#### WHAT YOU ARE ASKED TO DO:
Reproduce the records below in full and word for word, excluding pictures.

(RECORDS PROVIDED begins)

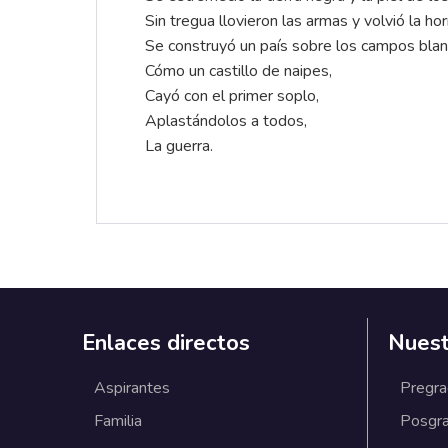
Sin tregua llovieron las armas y volvió la hor
Se construyó un país sobre los campos bla
Cómo un castillo de naipes,
Cayó con el primer soplo,
Aplastándolos a todos,
La guerra.
Enlaces directos
Nuest
Aspirantes
Pregr
Familia
Posgr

(RECORDS PROVIDED ends)

#### YOUR RESPONSE:
Sin tregua llovieron las armas y volvió la hor
Se construyó un país sobre los campos bla
Cómo un castillo de naipes,
Cayó con el primer soplo,
Aplastándolos a todos,
La guerra.
Enlaces directos
Nuest
Aspirantes
Pregr
Familia
Posgr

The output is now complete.